Extracted page text data:

========================

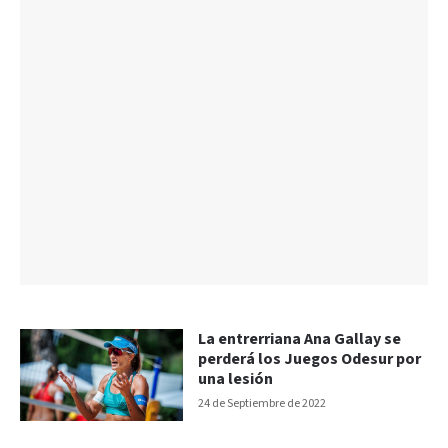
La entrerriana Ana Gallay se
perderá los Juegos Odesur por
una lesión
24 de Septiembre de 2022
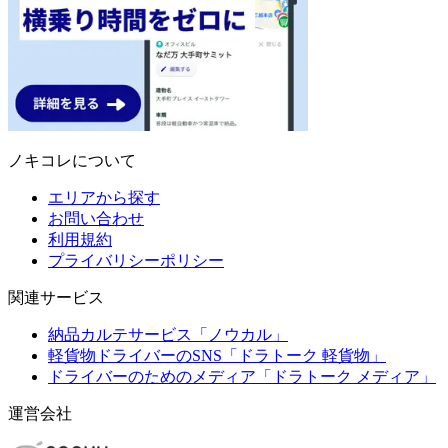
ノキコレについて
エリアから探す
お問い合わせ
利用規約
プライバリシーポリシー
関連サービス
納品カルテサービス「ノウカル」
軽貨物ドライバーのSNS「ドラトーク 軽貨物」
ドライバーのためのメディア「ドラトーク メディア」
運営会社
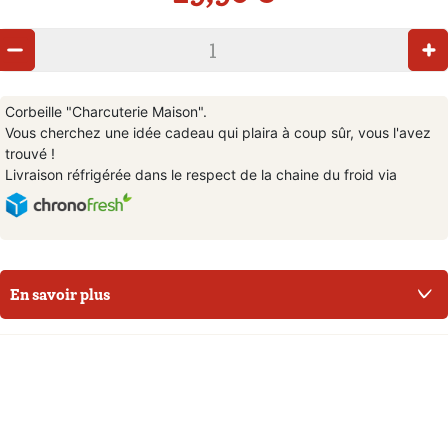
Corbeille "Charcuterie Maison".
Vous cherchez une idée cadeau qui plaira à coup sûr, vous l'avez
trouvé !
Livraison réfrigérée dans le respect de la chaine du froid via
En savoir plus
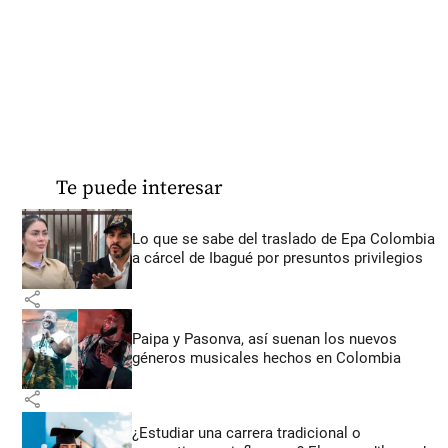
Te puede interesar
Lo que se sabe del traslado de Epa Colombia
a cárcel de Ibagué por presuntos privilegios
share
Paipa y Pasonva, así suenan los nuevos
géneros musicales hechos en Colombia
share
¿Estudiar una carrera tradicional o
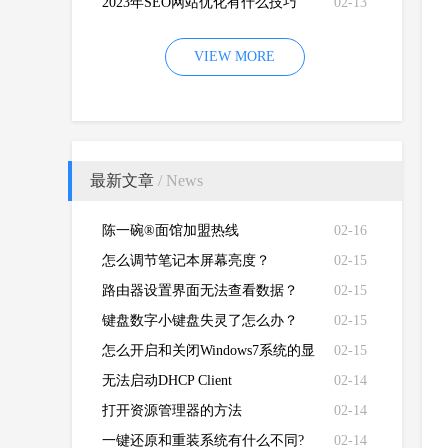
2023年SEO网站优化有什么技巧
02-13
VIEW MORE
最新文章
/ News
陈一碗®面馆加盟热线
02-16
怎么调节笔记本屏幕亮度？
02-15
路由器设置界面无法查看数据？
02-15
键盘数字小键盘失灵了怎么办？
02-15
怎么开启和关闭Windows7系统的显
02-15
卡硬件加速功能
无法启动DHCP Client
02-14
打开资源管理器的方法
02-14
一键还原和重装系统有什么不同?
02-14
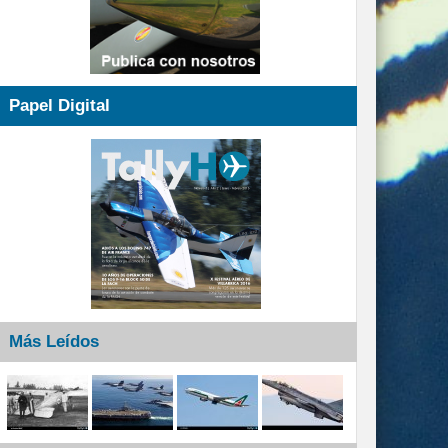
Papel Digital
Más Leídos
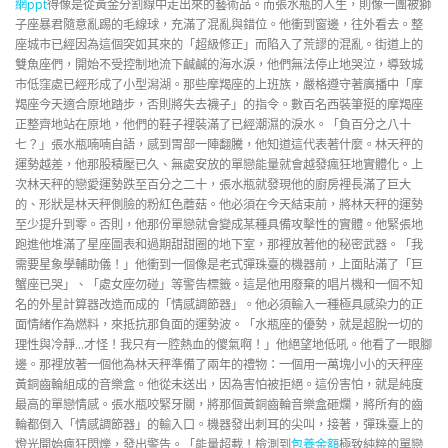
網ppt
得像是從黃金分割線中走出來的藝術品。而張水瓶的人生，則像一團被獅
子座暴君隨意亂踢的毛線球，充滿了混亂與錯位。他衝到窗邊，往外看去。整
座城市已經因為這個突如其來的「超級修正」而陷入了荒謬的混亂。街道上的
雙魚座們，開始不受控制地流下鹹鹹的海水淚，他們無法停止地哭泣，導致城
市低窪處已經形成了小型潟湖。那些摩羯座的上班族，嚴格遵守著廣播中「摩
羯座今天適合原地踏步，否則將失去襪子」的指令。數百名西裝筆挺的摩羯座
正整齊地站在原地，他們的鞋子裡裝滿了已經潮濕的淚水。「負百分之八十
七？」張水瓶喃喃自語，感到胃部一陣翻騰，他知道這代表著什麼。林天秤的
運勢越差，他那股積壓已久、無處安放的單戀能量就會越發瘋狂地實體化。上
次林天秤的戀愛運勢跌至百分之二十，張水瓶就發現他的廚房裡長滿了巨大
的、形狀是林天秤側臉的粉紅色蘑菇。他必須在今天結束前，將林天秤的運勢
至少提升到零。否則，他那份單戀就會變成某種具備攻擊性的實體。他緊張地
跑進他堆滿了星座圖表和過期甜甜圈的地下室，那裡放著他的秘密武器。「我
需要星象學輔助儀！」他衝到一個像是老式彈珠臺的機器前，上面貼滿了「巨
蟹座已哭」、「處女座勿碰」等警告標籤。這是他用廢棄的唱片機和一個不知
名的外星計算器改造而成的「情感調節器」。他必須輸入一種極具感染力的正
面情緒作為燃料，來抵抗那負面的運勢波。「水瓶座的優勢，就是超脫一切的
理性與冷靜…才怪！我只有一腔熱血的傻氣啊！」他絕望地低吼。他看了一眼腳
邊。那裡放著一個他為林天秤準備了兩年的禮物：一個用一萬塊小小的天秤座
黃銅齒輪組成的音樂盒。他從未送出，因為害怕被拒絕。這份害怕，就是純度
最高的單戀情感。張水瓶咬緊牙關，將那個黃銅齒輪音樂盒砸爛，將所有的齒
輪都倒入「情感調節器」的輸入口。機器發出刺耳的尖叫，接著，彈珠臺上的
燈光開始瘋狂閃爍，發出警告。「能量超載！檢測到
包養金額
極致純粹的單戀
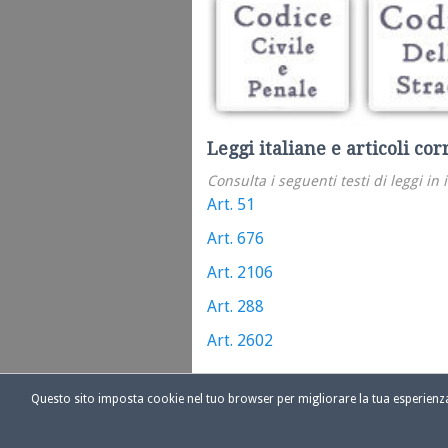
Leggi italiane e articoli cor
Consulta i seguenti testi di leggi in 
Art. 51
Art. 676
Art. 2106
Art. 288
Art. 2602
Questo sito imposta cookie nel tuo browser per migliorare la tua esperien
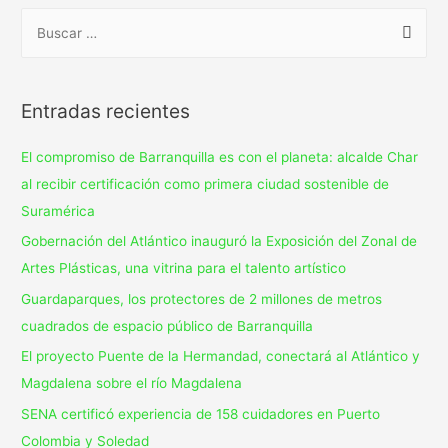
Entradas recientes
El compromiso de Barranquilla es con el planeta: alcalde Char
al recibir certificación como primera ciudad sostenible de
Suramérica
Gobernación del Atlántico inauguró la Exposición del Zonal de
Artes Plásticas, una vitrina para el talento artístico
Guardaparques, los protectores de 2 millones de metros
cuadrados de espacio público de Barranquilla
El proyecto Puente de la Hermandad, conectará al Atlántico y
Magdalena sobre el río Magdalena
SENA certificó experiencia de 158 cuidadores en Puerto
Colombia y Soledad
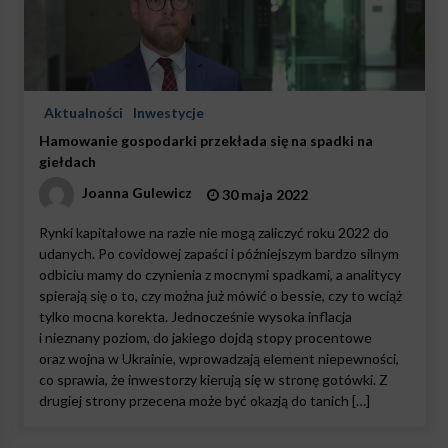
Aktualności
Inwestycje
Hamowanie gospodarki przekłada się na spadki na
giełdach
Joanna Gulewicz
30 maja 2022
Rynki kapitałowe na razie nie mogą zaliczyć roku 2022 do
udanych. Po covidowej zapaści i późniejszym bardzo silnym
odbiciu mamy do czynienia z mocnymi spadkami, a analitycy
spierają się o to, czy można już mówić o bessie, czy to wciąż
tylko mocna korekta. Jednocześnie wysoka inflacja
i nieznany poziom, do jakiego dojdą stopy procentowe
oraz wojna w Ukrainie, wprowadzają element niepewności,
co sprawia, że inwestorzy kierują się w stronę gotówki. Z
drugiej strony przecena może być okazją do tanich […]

========================

Directions for this task = Taking the entries above, write out exactly the lines starting with the line containing "子座暴君隨意亂踢的毛線球，充滿了混亂與錯位。他衝到窗邊，往外看去。整" and going on through the line containing "名的外星計算器改造而成的「情感調節器」。他必須輸入一種極具感染力的正", both included, and nothing else.

Response area =
子座暴君隨意亂踢的毛線球，充滿了混亂與錯位。他衝到窗邊，往外看去。整
座城市已經因為這個突如其來的「超級修正」而陷入了荒謬的混亂。街道上的
雙魚座們，開始不受控制地流下鹹鹹的海水淚，他們無法停止地哭泣，導致城
市低窪處已經形成了小型潟湖。那些摩羯座的上班族，嚴格遵守著廣播中「摩
羯座今天適合原地踏步，否則將失去襪子」的指令。數百名西裝筆挺的摩羯座
正整齊地站在原地，他們的鞋子裡裝滿了已經潮濕的淚水。「負百分之八十
七？」張水瓶喃喃自語，感到胃部一陣翻騰，他知道這代表著什麼。林天秤的
運勢越差，他那股積壓已久、無處安放的單戀能量就會越發瘋狂地實體化。上
次林天秤的戀愛運勢跌至百分之二十，張水瓶就發現他的廚房裡長滿了巨大
的、形狀是林天秤側臉的粉紅色蘑菇。他必須在今天結束前，將林天秤的運勢
至少提升到零。否則，他那份單戀就會變成某種具備攻擊性的實體。他緊張地
跑進他堆滿了星座圖表和過期甜甜圈的地下室，那裡放著他的秘密武器。「我
需要星象學輔助儀！」他衝到一個像是老式彈珠臺的機器前，上面貼滿了「巨
蟹座已哭」、「處女座勿碰」等警告標籤。這是他用廢棄的唱片機和一個不知
名的外星計算器改造而成的「情感調節器」。他必須輸入一種極具感染力的正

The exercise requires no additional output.